--- Exercise input ---
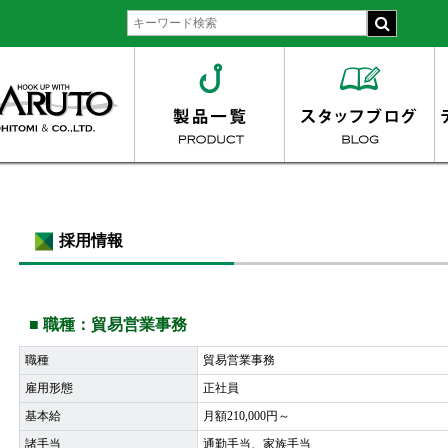
採用情報
■ 職種：貿易営業事務
職種
貿易営業事務
雇用形態
正社員
基本給
月額210,000円～
諸手当
通勤手当、家族手当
---
◆ **About this task**: Your answer should be an exact copy of the entries above, with no images included.

◆ **Output**:
採用情報
■ 職種：貿易営業事務
職種
貿易営業事務
雇用形態
正社員
基本給
月額210,000円～
諸手当
通勤手当、家族手当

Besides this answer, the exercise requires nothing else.